Maisch Jan, Fiserová Jindriska, Fischer Lukás, Nick Peter
Institute of Botany 1, University of Karlsruhe, Kaiserstrasse 2, D-76128 Karlsruhe, Germany.
J Exp Bot. 2009;60(2):603-14. doi: 10.1093/jxb/ern307. Epub 2009 Jan 6.
The polarity of actin is a central determinant of intracellular transport in plant cells. To visualize actin polarity in living plant cells, the tobacco homologue of the actin-related protein 3 (ARP3) was cloned and a fusion with the red fluorescent protein (RFP) was generated. Upon transient expression of these fusions in the tobacco cell line BY-2 (Nicotiana tabacum L. cv. Bright Yellow 2), punctate structures were observed near the nuclear envelope and in the cortical plasma. These dots could be shown to decorate actin filaments by expressing RFP-ARP3 in a marker line, where actin was tagged by GFP (green fluorescent protein)-FABD (fimbrin actin-binding domain 2). When actin filaments were disrupted by latrunculin B or by prolonged cold treatment, and subsequently allowed to recover, the actin filaments reformed from the RFP-ARP3 structures, that therefore represented actin nucleation sites. The intracellular distribution of these sites was followed during the formation of pluricellular files, and it was observed that the density of RFP-ARP3 increased in the apex of the polarized, terminal cells of a file, whereas it was equally distributed in the central cells of a file. These findings are interpreted in terms of position-dependent differences of actin organization.

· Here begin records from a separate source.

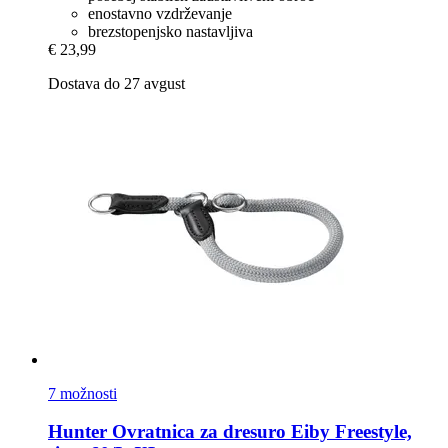
enostavno vzdrževanje
brezstopenjsko nastavljiva
€ 23,99
Dostava do 27 avgust
7 možnosti
Hunter
Ovratnica za dresuro Eiby Freestyle,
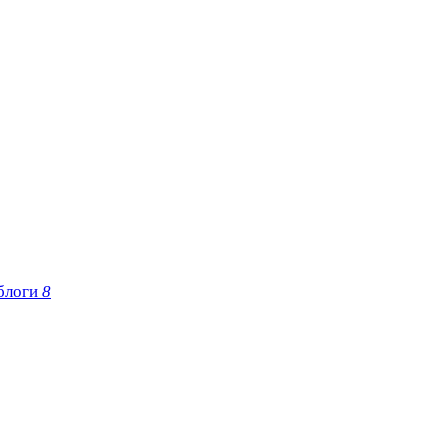
блоги
8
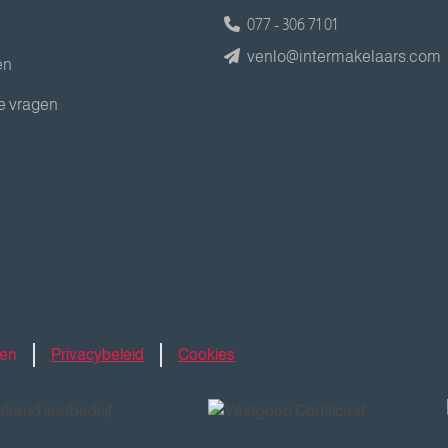
077 - 306 71 01
venlo@intermakelaars.com
en
e vragen
den
Privacybeleid
Cookies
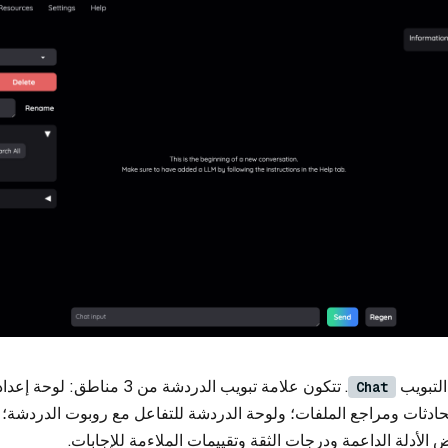
التبويب
. تتكون علامة تبويب الدردشة من 3 مناط
Chat
حادثات ومراجع الملفات؛ ولوحة الدردشة للتفاعل مع روبوت الدردشة؛ 
 الأدلة الداعمة ودرجات الثقة وتقييمات الملاءمة للإجابات.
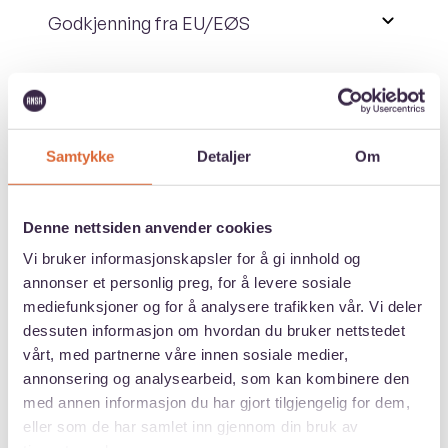
Godkjenning fra EU/EØS
Godkjenning fra utenfor EU/EØS
Helsedirektoratet har laget en kort
Samtykke
Detaljer
Om
informasjonsfilm som forklarer disse reglene på
under tre minutter.
Klikk her for å se den på
Denne nettsiden anvender cookies
YouTube.
Vi bruker informasjonskapsler for å gi innhold og
annonser et personlig preg, for å levere sosiale
Finansiering
mediefunksjoner og for å analysere trafikken vår. Vi deler
dessuten informasjon om hvordan du bruker nettstedet
Kan jeg få støtte fra Lånekassen?
vårt, med partnerne våre innen sosiale medier,
annonsering og analysearbeid, som kan kombinere den
med annen informasjon du har gjort tilgjengelig for dem,
eller som de har samlet inn gjennom din bruk av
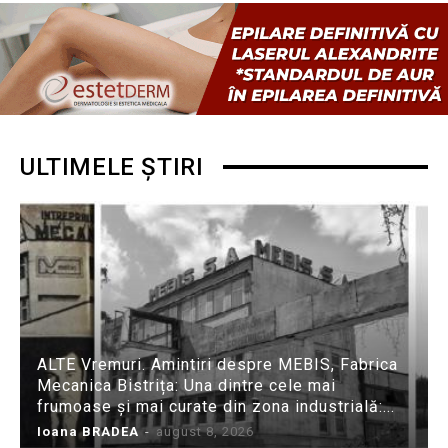
ULTIMELE ȘTIRI
ALTE Vremuri. Amintiri despre MEBIS, Fabrica
Mecanica Bistrița: Una dintre cele mai
frumoase și mai curate din zona industrială:...
Ioana BRADEA
-
august 8, 2026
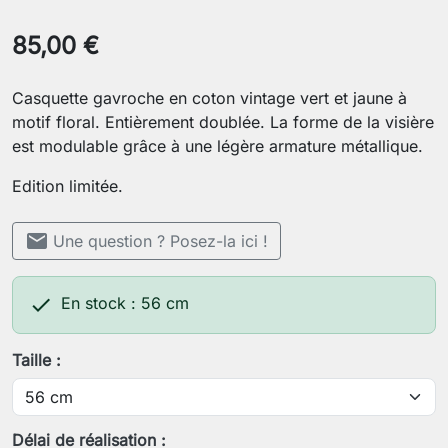
85,00 €
Casquette gavroche en coton vintage vert et jaune à
motif floral. Entièrement doublée. La forme de la visière
est modulable grâce à une légère armature métallique.
Edition limitée.
mail
Une question ? Posez-la ici !

En stock : 56 cm
Taille :
Délai de réalisation :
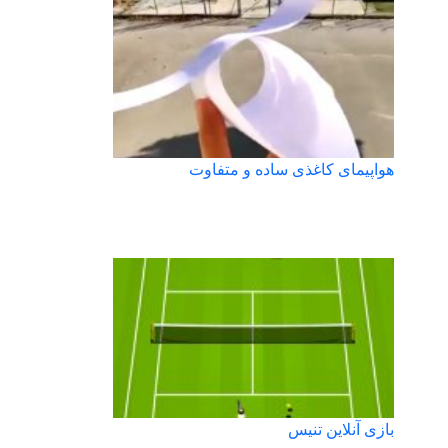
هواپیمای کاغذی ساده و متفاوت
بازی آنلاین تنیس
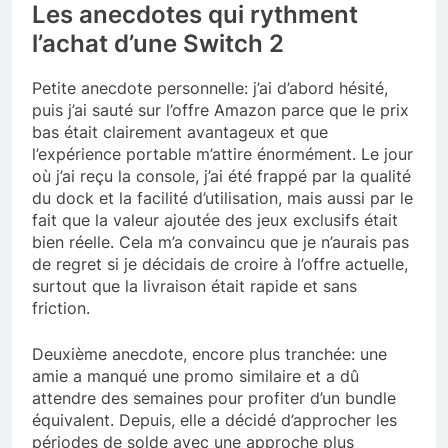
Les anecdotes qui rythment
l’achat d’une Switch 2
Petite anecdote personnelle: j’ai d’abord hésité,
puis j’ai sauté sur l’offre Amazon parce que le prix
bas était clairement avantageux et que
l’expérience portable m’attire énormément. Le jour
où j’ai reçu la console, j’ai été frappé par la qualité
du dock et la facilité d’utilisation, mais aussi par le
fait que la valeur ajoutée des jeux exclusifs était
bien réelle. Cela m’a convaincu que je n’aurais pas
de regret si je décidais de croire à l’offre actuelle,
surtout que la livraison était rapide et sans
friction.
Deuxième anecdote, encore plus tranchée: une
amie a manqué une promo similaire et a dû
attendre des semaines pour profiter d’un bundle
équivalent. Depuis, elle a décidé d’approcher les
périodes de solde avec une approche plus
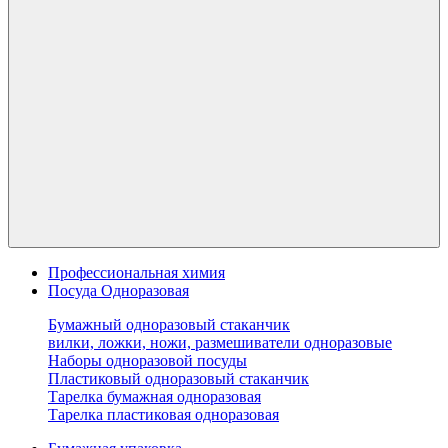
Профессиональная химия
Посуда Одноразовая
Бумажный одноразовый стаканчик
вилки, ложки, ножи, размешиватели одноразовые
Наборы одноразовой посуды
Пластиковый одноразовый стаканчик
Тарелка бумажная одноразовая
Тарелка пластиковая одноразовая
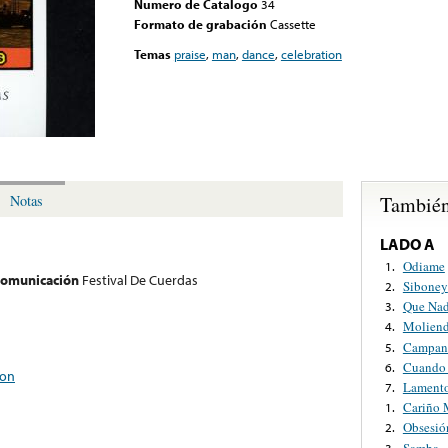
Numero de Catalogo
34
Formato de grabación
Cassette
Temas
praise
,
man
,
dance
,
celebration
También
Notas
LADO A
Odiame
1.
 comunicación
Festival De Cuerdas
Siboney
2.
Que Nad
3.
Moliend
4.
Campani
5.
Cuando 
6.
ion
Lamento
7.
Cariño 
1.
Obsesió
2.
Samba
3.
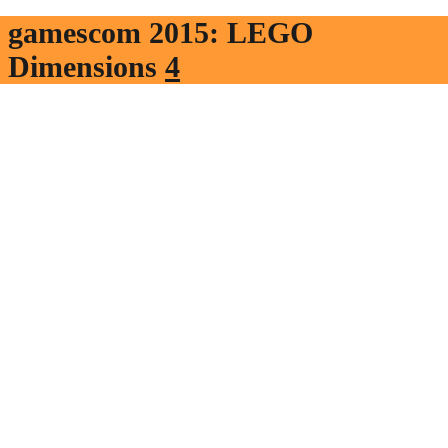
gamescom 2015: LEGO
Dimensions
4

肌动蛋白的极性是植物细胞内运输的核心决定因素。为了观察活植物细胞中的肌动蛋白极性,克隆了肌动蛋白相关蛋白3(ARP3)的烟草同源物,并将其与红色荧光蛋白(RFP)融合。在烟草细胞系BY-2(烟草品种亮黄2)中瞬时表达这些融合蛋白后,在核膜附近和皮质细胞质中观察到点状结构。通过在标记系中表达RFP-ARP3,可以证明这些点标记了肌动蛋白丝,在该标记系中,肌动蛋白由绿色荧光蛋白(GFP)-FABD(丝束蛋白肌动蛋白结合结构域2)标记。当肌动蛋白丝被拉春库林B或长时间冷处理破坏,随后恢复时,肌动蛋白丝从RFP-ARP3结构重新形成,因此这些结构代表肌动蛋白成核位点。在多细胞列形成过程中追踪这些位点的细胞内分布,观察到RFP-ARP3的密度在列中极化的末端细胞顶端增加,而在列的中央细胞中均匀分布。这些发现根据肌动蛋白组织的位置依赖性差异进行了解释。